# About this task
Restate word for word only the lines running from the one with "lapepajaleo.es" to the end of the data, both ends included. Omit any pictures.

[Opening Provided records section]

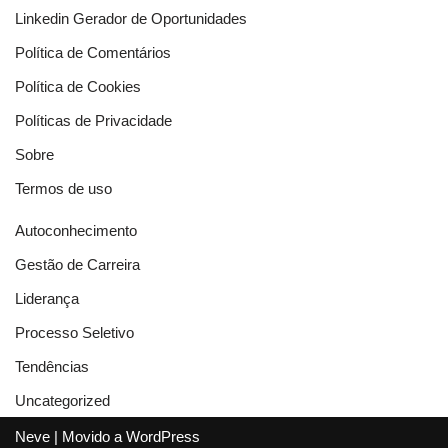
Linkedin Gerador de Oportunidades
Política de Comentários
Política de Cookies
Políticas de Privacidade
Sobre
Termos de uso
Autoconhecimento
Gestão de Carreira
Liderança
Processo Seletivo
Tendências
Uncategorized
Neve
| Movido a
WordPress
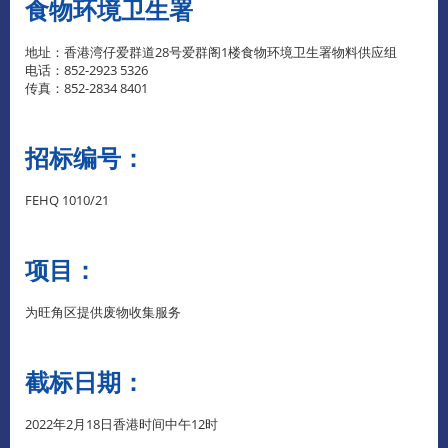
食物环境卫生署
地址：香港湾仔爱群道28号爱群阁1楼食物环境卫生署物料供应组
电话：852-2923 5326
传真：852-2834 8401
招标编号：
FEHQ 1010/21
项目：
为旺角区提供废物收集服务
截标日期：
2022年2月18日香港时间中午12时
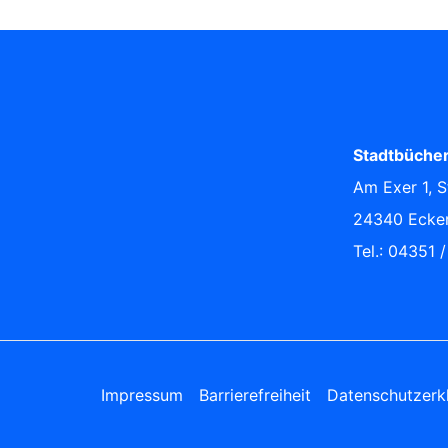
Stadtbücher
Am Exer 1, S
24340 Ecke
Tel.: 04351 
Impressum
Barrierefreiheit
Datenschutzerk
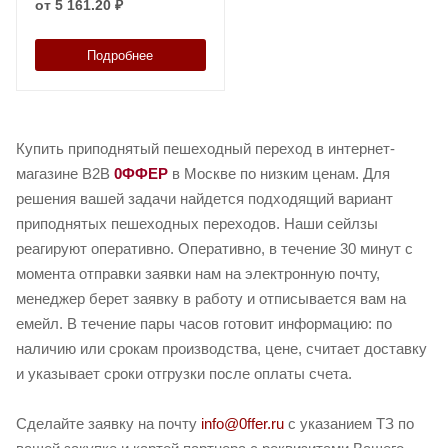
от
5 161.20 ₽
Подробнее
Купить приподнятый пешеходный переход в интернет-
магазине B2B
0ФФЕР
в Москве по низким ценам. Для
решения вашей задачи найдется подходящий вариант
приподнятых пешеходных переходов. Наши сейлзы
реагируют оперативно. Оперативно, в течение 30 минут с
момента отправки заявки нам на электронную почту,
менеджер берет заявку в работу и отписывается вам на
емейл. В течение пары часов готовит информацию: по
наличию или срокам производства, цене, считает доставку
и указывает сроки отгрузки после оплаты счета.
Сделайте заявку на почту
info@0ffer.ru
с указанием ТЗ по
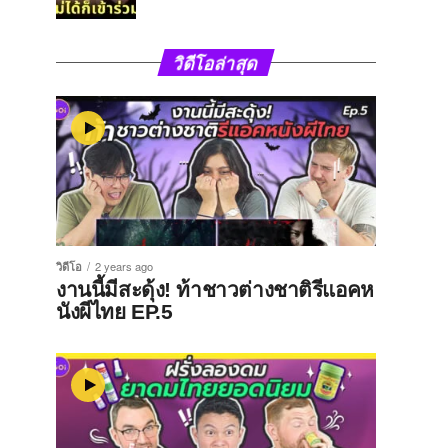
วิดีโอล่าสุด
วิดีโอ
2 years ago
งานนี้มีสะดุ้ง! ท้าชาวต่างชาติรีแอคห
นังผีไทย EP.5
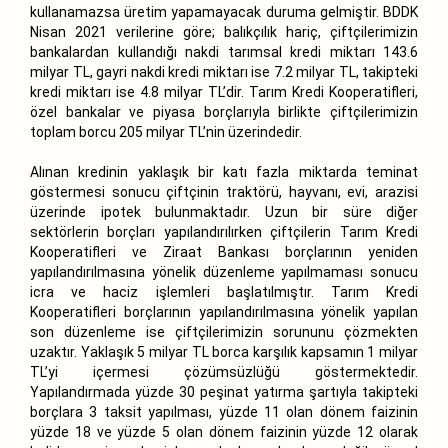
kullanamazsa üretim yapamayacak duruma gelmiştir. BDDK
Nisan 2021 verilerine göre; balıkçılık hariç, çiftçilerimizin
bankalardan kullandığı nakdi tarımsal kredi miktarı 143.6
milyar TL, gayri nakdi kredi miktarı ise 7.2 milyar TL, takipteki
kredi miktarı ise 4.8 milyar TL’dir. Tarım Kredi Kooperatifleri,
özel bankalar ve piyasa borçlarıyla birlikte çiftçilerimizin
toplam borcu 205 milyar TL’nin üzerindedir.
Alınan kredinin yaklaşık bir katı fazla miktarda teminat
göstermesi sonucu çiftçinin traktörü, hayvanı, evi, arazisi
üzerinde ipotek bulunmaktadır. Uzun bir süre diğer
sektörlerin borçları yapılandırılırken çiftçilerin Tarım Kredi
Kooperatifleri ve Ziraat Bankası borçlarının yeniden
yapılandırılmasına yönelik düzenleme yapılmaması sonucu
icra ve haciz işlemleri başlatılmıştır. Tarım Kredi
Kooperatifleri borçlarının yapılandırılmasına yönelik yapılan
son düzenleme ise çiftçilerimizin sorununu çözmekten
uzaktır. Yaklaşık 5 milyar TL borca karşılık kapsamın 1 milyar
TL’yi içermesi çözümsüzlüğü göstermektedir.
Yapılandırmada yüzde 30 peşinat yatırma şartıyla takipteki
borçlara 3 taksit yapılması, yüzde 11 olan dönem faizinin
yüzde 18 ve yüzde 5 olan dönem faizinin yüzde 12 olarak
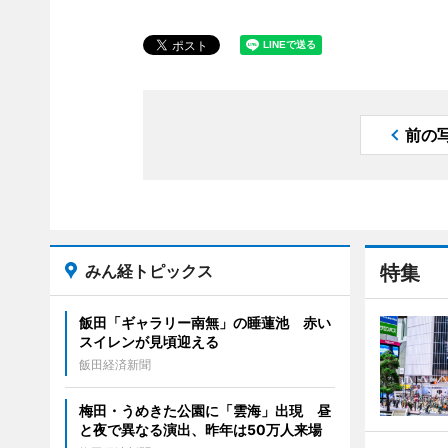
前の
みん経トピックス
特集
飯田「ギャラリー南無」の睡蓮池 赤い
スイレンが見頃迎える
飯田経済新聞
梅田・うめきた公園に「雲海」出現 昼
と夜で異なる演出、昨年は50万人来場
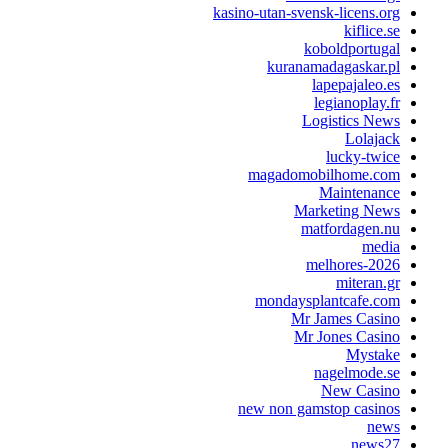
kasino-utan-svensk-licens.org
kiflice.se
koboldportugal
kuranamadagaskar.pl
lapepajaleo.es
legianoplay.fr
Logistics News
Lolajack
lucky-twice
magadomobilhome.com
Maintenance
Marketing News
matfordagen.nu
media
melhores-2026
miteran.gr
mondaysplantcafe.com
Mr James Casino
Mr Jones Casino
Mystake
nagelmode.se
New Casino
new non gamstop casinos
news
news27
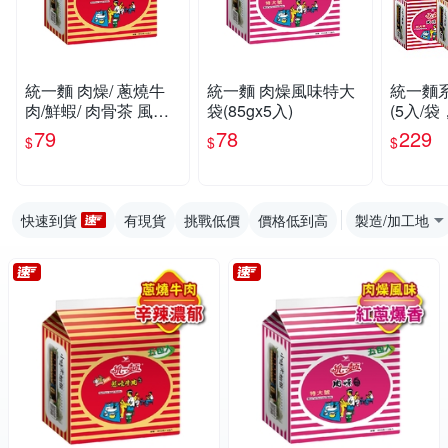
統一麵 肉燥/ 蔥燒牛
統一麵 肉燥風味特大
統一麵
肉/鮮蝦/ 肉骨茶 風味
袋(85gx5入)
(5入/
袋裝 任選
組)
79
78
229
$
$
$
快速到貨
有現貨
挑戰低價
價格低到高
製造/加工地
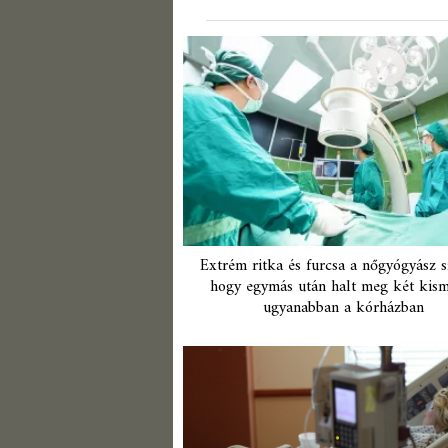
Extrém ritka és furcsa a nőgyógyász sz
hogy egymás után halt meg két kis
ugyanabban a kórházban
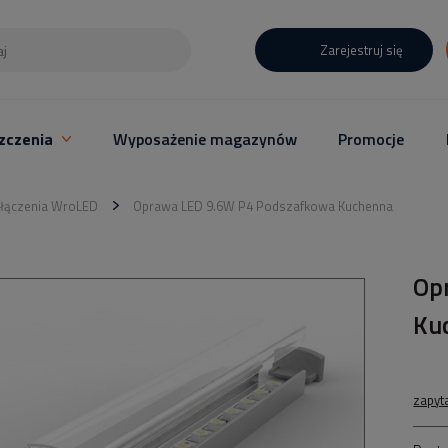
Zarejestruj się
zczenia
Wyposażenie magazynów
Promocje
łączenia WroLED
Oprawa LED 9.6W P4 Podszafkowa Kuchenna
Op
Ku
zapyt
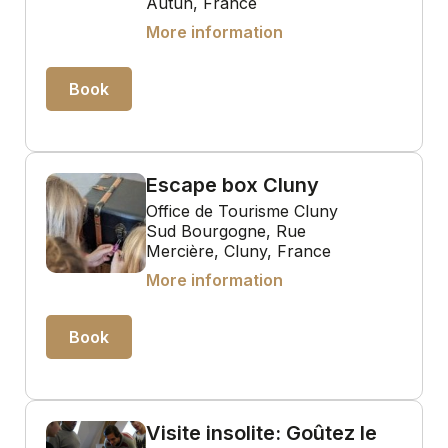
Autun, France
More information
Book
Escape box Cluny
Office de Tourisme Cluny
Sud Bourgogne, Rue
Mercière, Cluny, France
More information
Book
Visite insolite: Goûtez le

[Closing Provided records section]

# Written response
lapepajaleo.es
legianoplay.fr
Logistics News
Lolajack
lucky-twice
magadomobilhome.com
Maintenance
Marketing News
matfordagen.nu
media
melhores-2026
miteran.gr
mondaysplantcafe.com
Mr James Casino
Mr Jones Casino
Mystake
nagelmode.se
New Casino
new non gamstop casinos
news
news27
統一麵 肉燥/ 蔥燒牛
統一麵 肉燥風味特大
統一麵
肉/鮮蝦/ 肉骨茶 風味
袋(85gx5入)
(5入/
袋裝 任選
組)
79
78
229
$
$
$
快速到貨
有現貨
挑戰低價
價格低到高
製造/加工地
Extrém ritka és furcsa a nőgyógyász sz
hogy egymás után halt meg két kis
ugyanabban a kórházban
Zarejestruj się
zczenia
Wyposażenie magazynów
Promocje
łączenia WroLED
Oprawa LED 9.6W P4 Podszafkowa Kuchenna
Op
Ku
zapyt
Autun, France
More information
Book
Escape box Cluny
Office de Tourisme Cluny
Sud Bourgogne, Rue
Mercière, Cluny, France
More information
Book
Visite insolite: Goûtez le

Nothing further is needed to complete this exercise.